**Exercise brief:**
Search term "para": please copy every line of the records below that contains it.

►

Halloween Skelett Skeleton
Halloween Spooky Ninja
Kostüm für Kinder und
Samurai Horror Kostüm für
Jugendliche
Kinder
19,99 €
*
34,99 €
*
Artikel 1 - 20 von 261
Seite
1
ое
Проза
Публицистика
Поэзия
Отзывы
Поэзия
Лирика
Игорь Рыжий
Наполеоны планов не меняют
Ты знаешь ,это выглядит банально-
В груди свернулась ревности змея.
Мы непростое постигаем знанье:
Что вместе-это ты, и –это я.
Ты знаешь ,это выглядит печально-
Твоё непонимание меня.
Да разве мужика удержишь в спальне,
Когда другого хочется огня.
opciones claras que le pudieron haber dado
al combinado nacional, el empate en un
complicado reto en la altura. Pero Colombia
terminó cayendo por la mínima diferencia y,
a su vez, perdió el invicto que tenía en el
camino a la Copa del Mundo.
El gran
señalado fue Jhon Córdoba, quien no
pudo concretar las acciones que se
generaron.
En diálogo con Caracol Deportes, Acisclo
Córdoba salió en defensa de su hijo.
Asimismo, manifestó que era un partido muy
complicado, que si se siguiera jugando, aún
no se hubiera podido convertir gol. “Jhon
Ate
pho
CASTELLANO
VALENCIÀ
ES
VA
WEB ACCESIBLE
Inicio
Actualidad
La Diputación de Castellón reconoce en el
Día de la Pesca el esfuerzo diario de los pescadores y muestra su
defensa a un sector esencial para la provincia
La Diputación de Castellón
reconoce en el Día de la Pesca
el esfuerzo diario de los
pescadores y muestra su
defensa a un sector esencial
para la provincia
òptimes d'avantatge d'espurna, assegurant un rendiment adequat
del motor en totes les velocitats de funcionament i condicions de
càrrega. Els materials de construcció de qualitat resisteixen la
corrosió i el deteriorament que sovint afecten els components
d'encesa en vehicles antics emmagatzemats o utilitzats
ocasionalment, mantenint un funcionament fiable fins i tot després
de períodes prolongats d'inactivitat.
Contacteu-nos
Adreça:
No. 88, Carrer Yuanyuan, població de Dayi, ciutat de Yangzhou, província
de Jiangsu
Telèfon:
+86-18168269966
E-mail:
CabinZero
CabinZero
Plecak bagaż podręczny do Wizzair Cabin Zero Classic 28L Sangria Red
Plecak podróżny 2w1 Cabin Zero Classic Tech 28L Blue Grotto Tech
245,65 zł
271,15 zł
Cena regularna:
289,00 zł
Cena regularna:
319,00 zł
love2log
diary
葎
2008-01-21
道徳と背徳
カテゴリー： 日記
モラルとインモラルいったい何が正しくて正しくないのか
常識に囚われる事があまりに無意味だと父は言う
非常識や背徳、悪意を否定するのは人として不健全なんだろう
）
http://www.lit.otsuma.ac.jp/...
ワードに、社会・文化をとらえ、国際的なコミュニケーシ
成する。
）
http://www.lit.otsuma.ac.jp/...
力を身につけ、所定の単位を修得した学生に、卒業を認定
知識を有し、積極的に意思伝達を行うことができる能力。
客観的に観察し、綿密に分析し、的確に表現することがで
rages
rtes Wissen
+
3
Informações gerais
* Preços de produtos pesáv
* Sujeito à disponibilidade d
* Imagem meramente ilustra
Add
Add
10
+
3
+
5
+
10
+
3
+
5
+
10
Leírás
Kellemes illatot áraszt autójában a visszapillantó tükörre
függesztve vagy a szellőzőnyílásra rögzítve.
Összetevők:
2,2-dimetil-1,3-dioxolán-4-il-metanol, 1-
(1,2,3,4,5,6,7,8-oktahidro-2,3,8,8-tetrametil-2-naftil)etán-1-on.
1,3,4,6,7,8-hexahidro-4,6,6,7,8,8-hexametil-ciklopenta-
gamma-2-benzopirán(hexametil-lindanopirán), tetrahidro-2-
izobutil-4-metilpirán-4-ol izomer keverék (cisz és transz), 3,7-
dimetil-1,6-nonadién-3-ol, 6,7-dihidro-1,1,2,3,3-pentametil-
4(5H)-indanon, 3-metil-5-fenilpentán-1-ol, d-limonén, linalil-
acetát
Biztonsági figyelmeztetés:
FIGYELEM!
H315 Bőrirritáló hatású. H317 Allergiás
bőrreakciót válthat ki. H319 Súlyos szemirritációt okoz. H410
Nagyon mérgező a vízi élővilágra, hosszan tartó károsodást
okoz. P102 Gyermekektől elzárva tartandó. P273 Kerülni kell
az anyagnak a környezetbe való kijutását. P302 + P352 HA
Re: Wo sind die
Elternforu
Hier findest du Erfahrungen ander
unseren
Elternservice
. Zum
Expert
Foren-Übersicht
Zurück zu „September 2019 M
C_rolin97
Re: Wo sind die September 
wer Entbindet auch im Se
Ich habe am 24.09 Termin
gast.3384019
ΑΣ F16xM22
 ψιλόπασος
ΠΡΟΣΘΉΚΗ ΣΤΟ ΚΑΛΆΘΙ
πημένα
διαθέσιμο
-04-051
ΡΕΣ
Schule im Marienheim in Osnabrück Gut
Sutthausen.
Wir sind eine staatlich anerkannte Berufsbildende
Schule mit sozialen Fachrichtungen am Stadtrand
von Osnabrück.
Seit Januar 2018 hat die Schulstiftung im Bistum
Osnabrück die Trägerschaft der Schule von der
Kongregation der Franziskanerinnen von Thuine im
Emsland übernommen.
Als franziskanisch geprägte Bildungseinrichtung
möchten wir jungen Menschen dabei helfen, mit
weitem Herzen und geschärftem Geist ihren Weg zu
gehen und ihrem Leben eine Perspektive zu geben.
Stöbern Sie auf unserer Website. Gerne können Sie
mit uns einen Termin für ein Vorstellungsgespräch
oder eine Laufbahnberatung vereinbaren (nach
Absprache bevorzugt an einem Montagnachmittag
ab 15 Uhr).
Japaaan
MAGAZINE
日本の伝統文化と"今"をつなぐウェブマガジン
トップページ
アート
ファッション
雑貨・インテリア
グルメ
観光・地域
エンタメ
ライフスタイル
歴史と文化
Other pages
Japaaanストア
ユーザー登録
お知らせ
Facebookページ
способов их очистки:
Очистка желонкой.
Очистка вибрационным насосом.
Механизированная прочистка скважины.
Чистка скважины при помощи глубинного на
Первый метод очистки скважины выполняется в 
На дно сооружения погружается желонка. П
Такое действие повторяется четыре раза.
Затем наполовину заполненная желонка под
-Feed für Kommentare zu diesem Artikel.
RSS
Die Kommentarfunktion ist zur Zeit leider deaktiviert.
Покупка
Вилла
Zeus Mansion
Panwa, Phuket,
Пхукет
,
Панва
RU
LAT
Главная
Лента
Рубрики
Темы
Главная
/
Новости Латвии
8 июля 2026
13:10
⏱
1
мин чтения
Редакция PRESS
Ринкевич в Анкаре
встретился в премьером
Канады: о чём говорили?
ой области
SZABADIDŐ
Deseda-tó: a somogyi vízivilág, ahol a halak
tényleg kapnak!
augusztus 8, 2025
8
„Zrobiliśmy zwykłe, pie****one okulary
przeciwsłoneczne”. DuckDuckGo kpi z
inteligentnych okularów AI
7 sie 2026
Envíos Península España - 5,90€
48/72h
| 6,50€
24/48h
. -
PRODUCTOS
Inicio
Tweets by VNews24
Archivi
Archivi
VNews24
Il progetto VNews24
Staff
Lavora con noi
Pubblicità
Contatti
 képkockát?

◄

**Reply to the task:**
defensa a un sector esencial para la provincia
para la provincia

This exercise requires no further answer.